2014 Hilos Summer Institute
This institute is focused on support to faculty/staff through targeted professional development opportunities. In Faculty Development in Higher Education, Gardiner (2009) found that one of the most pressing issues in higher education is how to improve, measure, and ensure student learning. Higher education's constituents, from taxpayers, parents, legislators and business leaders are demanding that institutions educate their students better and colleges have responded. Student learning has become a higher priority and campuses offering more teaching professional development activities resulted in academic growth among college students in undergraduate courses.
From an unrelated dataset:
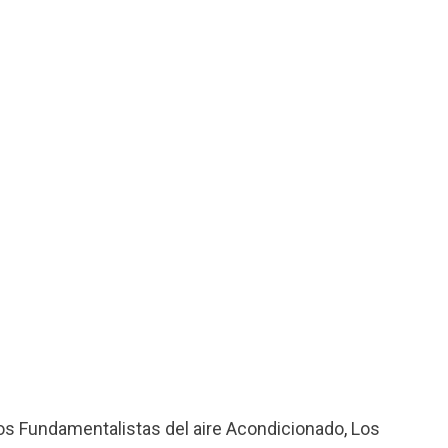
os Fundamentalistas del aire Acondicionado
,
Los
Professional development activities grounded in the following principles are best practice:
- Professors must understand the solid grounding in both theory and practice in both higher education and one or more disciplinary content areas.
- Professors must develop intended student outcomes which are clear and explicit.
- Implementation of student outcomes that go beyond primary factual and low-level conceptual learning to a mastery of higher order thinking, complex problem solving, and ethical reasoning.
- An understanding by the faculty of the importance of clearly articulated outcomes that go beyond the cognitive and psychomotor domains to outcomes that include affective components such as self-affirmation, interpersonal and team skills.
- High quality faculty development that provides an understanding of the shift from a tradition-based, primarily theoretical educational process to a research-and theory-based process.
- Further appreciation by faculty and staff that professional development is necessary to support innovation throughout a professional's career.
- Recognition and understanding of the compelling evidence indicating that all students, especially low-income and at risk students benefit from focused and intensive academic support services.